Reay Wales, who suffers from crippling arthritis and pancreatitis, was
found guilty by a jury at Ipswich Crown Court and sentenced to a £200 fine.

Speaking at his home in Vincent Close, Ipswich, Mr Wales said he endures
agonising sleepless nights and grew marijuana for pain relief.

Mr Wales, 50, said he preferred to smoke cannabis rather than take morphine
or dihydrocodeine, as prescribed by his doctor, because of the effect on
his health.

"I'm not asking for sympathy from the jury or the courts," he said. "I try
not to take these very serious drugs to like dihydrocodeine and morphine
tablets which will eventually damage my health beyond repair.

"Morphine is so addictive and the withdrawal systems can damage health
considerably.

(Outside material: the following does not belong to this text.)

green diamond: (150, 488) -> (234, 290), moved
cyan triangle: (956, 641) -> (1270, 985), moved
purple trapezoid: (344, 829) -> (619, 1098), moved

I was growing cannabis to counteract the withdrawal systems.

"I opted for the least of all evils: marijuana. I wasn't growing it to
sell, but for my own use.

"I am just asking to have something less harmful to me than what was
already given to me by the state. I suffer so severely from each different
ailment that there isn't one day of my life I have freedom from pain.

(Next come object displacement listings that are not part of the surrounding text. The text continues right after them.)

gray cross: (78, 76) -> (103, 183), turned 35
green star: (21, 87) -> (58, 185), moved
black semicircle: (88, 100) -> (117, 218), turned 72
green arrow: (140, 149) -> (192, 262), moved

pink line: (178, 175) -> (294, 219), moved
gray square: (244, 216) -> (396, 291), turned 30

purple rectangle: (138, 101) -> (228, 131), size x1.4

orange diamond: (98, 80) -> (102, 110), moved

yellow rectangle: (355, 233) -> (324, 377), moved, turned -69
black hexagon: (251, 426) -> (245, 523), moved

"When I smoke cannabis it relieves me and I feel like a normal person."

Mr Wales, a former chef, argued that if marijuana was given on
prescription, sufferers would get access to the drug in its pure form.

This was preferable to getting it on the streets, where users are at the
mercy of dealers.

He said:"Most people who smoke cannabis are smoking an evil combination of
chemicals and impurities. If it was regulated and I was given the drug in a
prescribed form, it would ensure I wasn't given a drug that was impure.

"I wouldn't like to see marijuana being made totally legal, for
recreational purposes, as young people don't really know what the drug can
do until later in life.

"Young people experiment and just like any drug in this world, it may give
some people happiness and other people a lot of misery.

"It should be regulated and used for people like myself with serious pain
and constant pain.

"It is less addictive and lethal than alcohol, so I would like it to be
prescribed not only for multiple sclerosis suffers, but for people with
other diseases as well."

He said his legal team was preparing an appeal against his conviction.